* [Activity] Give the records back exactly as written, but without the images.

* [Study material]
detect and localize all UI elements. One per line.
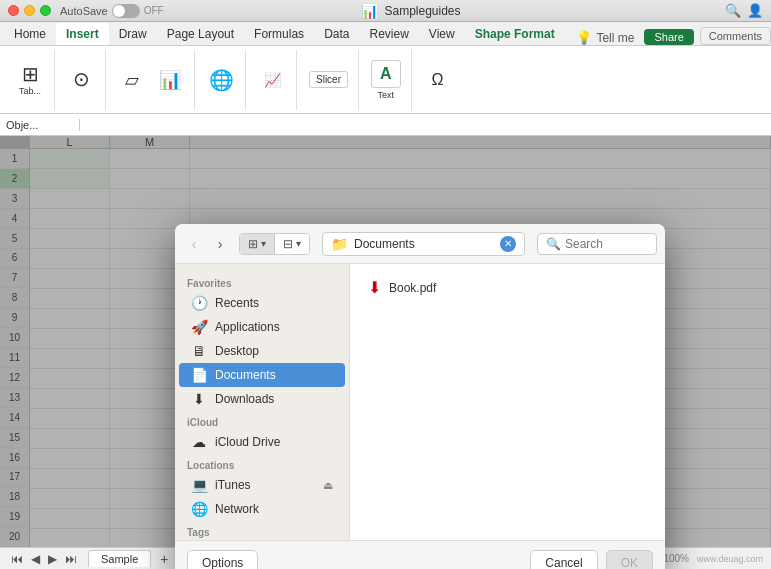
- applications-icon: 🚀: [191, 319, 207, 335]
- sidebar-item-desktop[interactable]: 🖥 Desktop: [179, 339, 345, 363]
- search-input[interactable]: [565, 237, 645, 251]
- sheet-nav-prev[interactable]: ◀: [28, 552, 43, 566]
- sidebar-item-downloads[interactable]: ⬇ Downloads: [179, 387, 345, 411]
- sidebar-item-recents[interactable]: 🕐 Recents: [179, 291, 345, 315]
- downloads-icon: ⬇: [191, 391, 207, 407]
- location-clear-btn[interactable]: ✕: [500, 236, 516, 252]
- sidebar-item-itunes[interactable]: 💻 iTunes ⏏: [179, 473, 345, 497]
- illustrations-btn[interactable]: ⊙: [63, 67, 99, 93]
- tab-home[interactable]: Home: [4, 23, 56, 45]
- itunes-icon: 💻: [191, 477, 207, 493]
- search-box: 🔍: [537, 233, 657, 255]
- sheet-nav: ⏮ ◀ ▶ ⏭: [8, 552, 80, 566]
- profile-icon[interactable]: 👤: [747, 3, 763, 18]
- desktop-icon: 🖥: [191, 343, 207, 359]
- tables-btn[interactable]: ⊞ Tab...: [12, 62, 48, 98]
- autosave-toggle[interactable]: [112, 4, 140, 18]
- itunes-label: iTunes: [215, 478, 251, 492]
- comments-button[interactable]: Comments: [700, 27, 771, 45]
- view-buttons: ⊞ ▾ ⊟ ▾: [239, 233, 310, 255]
- search-icon[interactable]: 🔍: [725, 3, 741, 18]
- grid-view-btn[interactable]: ⊞ ▾: [240, 234, 275, 254]
- sheet-nav-last[interactable]: ⏭: [62, 552, 80, 566]
- folder-icon: 📁: [331, 236, 348, 252]
- autosave-label: AutoSave: [60, 5, 108, 17]
- file-picker-dialog: ‹ › ⊞ ▾ ⊟ ▾ 📁 Documents ✕ 🔍 Favorites: [175, 224, 665, 569]
- tab-review[interactable]: Review: [359, 23, 418, 45]
- tab-formulas[interactable]: Formulas: [244, 23, 314, 45]
- sidebar: Favorites 🕐 Recents 🚀 Applications 🖥 Des…: [175, 264, 350, 540]
- locations-label: Locations: [175, 454, 349, 473]
- dialog-footer: Options Cancel OK: [175, 540, 665, 569]
- autosave-area: AutoSave OFF: [60, 4, 164, 18]
- recents-icon: 🕐: [191, 295, 207, 311]
- watermark: www.deuag.com: [697, 554, 763, 564]
- sparklines-btn[interactable]: 📈: [254, 71, 290, 89]
- ribbon-group-sparklines: 📈: [248, 50, 297, 110]
- text-btn[interactable]: A Text: [367, 58, 405, 102]
- back-button[interactable]: ‹: [183, 233, 205, 255]
- sheet-nav-first[interactable]: ⏮: [8, 552, 26, 566]
- documents-icon: 📄: [191, 367, 207, 383]
- network-icon: 🌐: [191, 501, 207, 517]
- ribbon-group-tables: ⊞ Tab...: [6, 50, 55, 110]
- share-button[interactable]: Share: [644, 29, 693, 45]
- name-box[interactable]: Obje...: [0, 119, 80, 131]
- maps-btn[interactable]: 🌐: [203, 68, 239, 92]
- title-bar: AutoSave OFF 📊 Sampleguides 🔍 👤: [0, 0, 771, 22]
- location-name: Documents: [354, 237, 415, 251]
- maximize-button[interactable]: [40, 5, 51, 16]
- app-name: Sampleguides: [384, 4, 460, 18]
- charts-btn[interactable]: 📊: [152, 69, 188, 91]
- tab-shape-format[interactable]: Shape Format: [465, 23, 565, 45]
- documents-label: Documents: [215, 368, 276, 382]
- traffic-lights: [8, 5, 51, 16]
- tab-draw[interactable]: Draw: [109, 23, 157, 45]
- symbols-btn[interactable]: Ω: [420, 70, 456, 90]
- file-item-book-pdf[interactable]: ⬇ Book.pdf: [360, 274, 655, 301]
- file-area: ⬇ Book.pdf: [350, 264, 665, 540]
- tell-me-area: 💡 Tell me: [566, 30, 644, 45]
- applications-label: Applications: [215, 320, 280, 334]
- forward-button[interactable]: ›: [209, 233, 231, 255]
- desktop-label: Desktop: [215, 344, 259, 358]
- icloud-drive-label: iCloud Drive: [215, 435, 280, 449]
- close-button[interactable]: [8, 5, 19, 16]
- eject-icon[interactable]: ⏏: [323, 479, 333, 492]
- tab-view[interactable]: View: [419, 23, 465, 45]
- ribbon-group-illustrations: ⊙: [57, 50, 106, 110]
- ribbon-tabs: Home Insert Draw Page Layout Formulas Da…: [0, 22, 771, 46]
- downloads-label: Downloads: [215, 392, 274, 406]
- title-icons: 🔍 👤: [725, 3, 763, 18]
- shapes-btn[interactable]: ▱: [114, 69, 150, 91]
- ribbon-group-slicer: Slicer: [299, 50, 359, 110]
- add-sheet-button[interactable]: +: [155, 550, 173, 568]
- cancel-button[interactable]: Cancel: [530, 550, 597, 570]
- file-name-book-pdf: Book.pdf: [389, 281, 436, 295]
- list-view-btn[interactable]: ⊟ ▾: [275, 234, 309, 254]
- sidebar-item-network[interactable]: 🌐 Network: [179, 497, 345, 521]
- sheet-nav-next[interactable]: ▶: [45, 552, 60, 566]
- minimize-button[interactable]: [24, 5, 35, 16]
- sidebar-item-icloud-drive[interactable]: ☁ iCloud Drive: [179, 430, 345, 454]
- formula-bar: Obje...: [0, 114, 771, 136]
- network-label: Network: [215, 502, 259, 516]
- icloud-section-label: iCloud: [175, 411, 349, 430]
- sidebar-item-documents[interactable]: 📄 Documents: [179, 363, 345, 387]
- ribbon-group-maps: 🌐: [197, 50, 246, 110]
- recents-label: Recents: [215, 296, 259, 310]
- tags-label: Tags: [175, 521, 349, 540]
- tab-page-layout[interactable]: Page Layout: [157, 23, 244, 45]
- favorites-label: Favorites: [175, 272, 349, 291]
- ribbon-toolbar: ⊞ Tab... ⊙ ▱ 📊 🌐 📈 Slicer: [0, 46, 771, 114]
- tab-insert[interactable]: Insert: [56, 23, 109, 45]
- slicer-btn[interactable]: Slicer: [305, 69, 352, 90]
- sidebar-item-applications[interactable]: 🚀 Applications: [179, 315, 345, 339]
- sheet-tab-sample[interactable]: Sample: [88, 550, 151, 567]
- tell-me-label[interactable]: Tell me: [596, 31, 634, 45]
- ribbon-group-symbols: Ω: [414, 50, 462, 110]
- tab-data[interactable]: Data: [314, 23, 359, 45]
- zoom-level: 100%: [663, 553, 689, 564]
- options-button[interactable]: Options: [187, 550, 258, 570]
- ribbon-group-text: A Text: [361, 50, 412, 110]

* [Exercise response]
detect and localize all UI elements. One per line.
- applications-icon: 🚀: [191, 319, 207, 335]
- sidebar-item-desktop[interactable]: 🖥 Desktop: [179, 339, 345, 363]
- search-input[interactable]: [565, 237, 645, 251]
- sheet-nav-prev[interactable]: ◀: [28, 552, 43, 566]
- sidebar-item-downloads[interactable]: ⬇ Downloads: [179, 387, 345, 411]
- sidebar-item-recents[interactable]: 🕐 Recents: [179, 291, 345, 315]
- downloads-icon: ⬇: [191, 391, 207, 407]
- location-clear-btn[interactable]: ✕: [500, 236, 516, 252]
- sidebar-item-itunes[interactable]: 💻 iTunes ⏏: [179, 473, 345, 497]
- illustrations-btn[interactable]: ⊙: [63, 67, 99, 93]
- tab-home[interactable]: Home: [4, 23, 56, 45]
- itunes-icon: 💻: [191, 477, 207, 493]
- search-box: 🔍: [537, 233, 657, 255]
- sheet-nav: ⏮ ◀ ▶ ⏭: [8, 552, 80, 566]
- profile-icon[interactable]: 👤: [747, 3, 763, 18]
- desktop-icon: 🖥: [191, 343, 207, 359]
- tables-btn[interactable]: ⊞ Tab...: [12, 62, 48, 98]
- autosave-toggle[interactable]: [112, 4, 140, 18]
- itunes-label: iTunes: [215, 478, 251, 492]
- comments-button[interactable]: Comments: [700, 27, 771, 45]
- view-buttons: ⊞ ▾ ⊟ ▾: [239, 233, 310, 255]
- search-icon[interactable]: 🔍: [725, 3, 741, 18]
- grid-view-btn[interactable]: ⊞ ▾: [240, 234, 275, 254]
- sheet-nav-last[interactable]: ⏭: [62, 552, 80, 566]
- folder-icon: 📁: [331, 236, 348, 252]
- autosave-label: AutoSave: [60, 5, 108, 17]
- file-picker-dialog: ‹ › ⊞ ▾ ⊟ ▾ 📁 Documents ✕ 🔍 Favorites: [175, 224, 665, 569]
- tab-review[interactable]: Review: [359, 23, 418, 45]
- tab-formulas[interactable]: Formulas: [244, 23, 314, 45]
- sidebar: Favorites 🕐 Recents 🚀 Applications 🖥 Des…: [175, 264, 350, 540]
- locations-label: Locations: [175, 454, 349, 473]
- dialog-footer: Options Cancel OK: [175, 540, 665, 569]
- autosave-area: AutoSave OFF: [60, 4, 164, 18]
- recents-icon: 🕐: [191, 295, 207, 311]
- watermark: www.deuag.com: [697, 554, 763, 564]
- sparklines-btn[interactable]: 📈: [254, 71, 290, 89]
- ribbon-group-sparklines: 📈: [248, 50, 297, 110]
- text-btn[interactable]: A Text: [367, 58, 405, 102]
- back-button[interactable]: ‹: [183, 233, 205, 255]
- sheet-nav-first[interactable]: ⏮: [8, 552, 26, 566]
- documents-icon: 📄: [191, 367, 207, 383]
- network-icon: 🌐: [191, 501, 207, 517]
- ribbon-group-tables: ⊞ Tab...: [6, 50, 55, 110]
- share-button[interactable]: Share: [644, 29, 693, 45]
- name-box[interactable]: Obje...: [0, 119, 80, 131]
- maps-btn[interactable]: 🌐: [203, 68, 239, 92]
- title-bar: AutoSave OFF 📊 Sampleguides 🔍 👤: [0, 0, 771, 22]
- location-name: Documents: [354, 237, 415, 251]
- maximize-button[interactable]: [40, 5, 51, 16]
- app-name: Sampleguides: [384, 4, 460, 18]
- charts-btn[interactable]: 📊: [152, 69, 188, 91]
- tab-shape-format[interactable]: Shape Format: [465, 23, 565, 45]
- documents-label: Documents: [215, 368, 276, 382]
- traffic-lights: [8, 5, 51, 16]
- tab-draw[interactable]: Draw: [109, 23, 157, 45]
- symbols-btn[interactable]: Ω: [420, 70, 456, 90]
- file-item-book-pdf[interactable]: ⬇ Book.pdf: [360, 274, 655, 301]
- file-area: ⬇ Book.pdf: [350, 264, 665, 540]
- tell-me-area: 💡 Tell me: [566, 30, 644, 45]
- applications-label: Applications: [215, 320, 280, 334]
- forward-button[interactable]: ›: [209, 233, 231, 255]
- desktop-label: Desktop: [215, 344, 259, 358]
- icloud-drive-label: iCloud Drive: [215, 435, 280, 449]
- close-button[interactable]: [8, 5, 19, 16]
- eject-icon[interactable]: ⏏: [323, 479, 333, 492]
- tab-view[interactable]: View: [419, 23, 465, 45]
- ribbon-group-illustrations: ⊙: [57, 50, 106, 110]
- ribbon-tabs: Home Insert Draw Page Layout Formulas Da…: [0, 22, 771, 46]
- downloads-label: Downloads: [215, 392, 274, 406]
- title-icons: 🔍 👤: [725, 3, 763, 18]
- shapes-btn[interactable]: ▱: [114, 69, 150, 91]
- ribbon-group-slicer: Slicer: [299, 50, 359, 110]
- add-sheet-button[interactable]: +: [155, 550, 173, 568]
- cancel-button[interactable]: Cancel: [530, 550, 597, 570]
- file-name-book-pdf: Book.pdf: [389, 281, 436, 295]
- list-view-btn[interactable]: ⊟ ▾: [275, 234, 309, 254]
- sidebar-item-network[interactable]: 🌐 Network: [179, 497, 345, 521]
- sheet-nav-next[interactable]: ▶: [45, 552, 60, 566]
- minimize-button[interactable]: [24, 5, 35, 16]
- sidebar-item-icloud-drive[interactable]: ☁ iCloud Drive: [179, 430, 345, 454]
- formula-bar: Obje...: [0, 114, 771, 136]
- network-label: Network: [215, 502, 259, 516]
- icloud-section-label: iCloud: [175, 411, 349, 430]
- sidebar-item-documents[interactable]: 📄 Documents: [179, 363, 345, 387]
- ribbon-group-maps: 🌐: [197, 50, 246, 110]
- recents-label: Recents: [215, 296, 259, 310]
- tags-label: Tags: [175, 521, 349, 540]
- tab-page-layout[interactable]: Page Layout: [157, 23, 244, 45]
- favorites-label: Favorites: [175, 272, 349, 291]
- ribbon-toolbar: ⊞ Tab... ⊙ ▱ 📊 🌐 📈 Slicer: [0, 46, 771, 114]
- tab-insert[interactable]: Insert: [56, 23, 109, 45]
- slicer-btn[interactable]: Slicer: [305, 69, 352, 90]
- sidebar-item-applications[interactable]: 🚀 Applications: [179, 315, 345, 339]
- sheet-tab-sample[interactable]: Sample: [88, 550, 151, 567]
- tell-me-label[interactable]: Tell me: [596, 31, 634, 45]
- ribbon-group-symbols: Ω: [414, 50, 462, 110]
- tab-data[interactable]: Data: [314, 23, 359, 45]
- zoom-level: 100%: [663, 553, 689, 564]
- options-button[interactable]: Options: [187, 550, 258, 570]
- ribbon-group-text: A Text: [361, 50, 412, 110]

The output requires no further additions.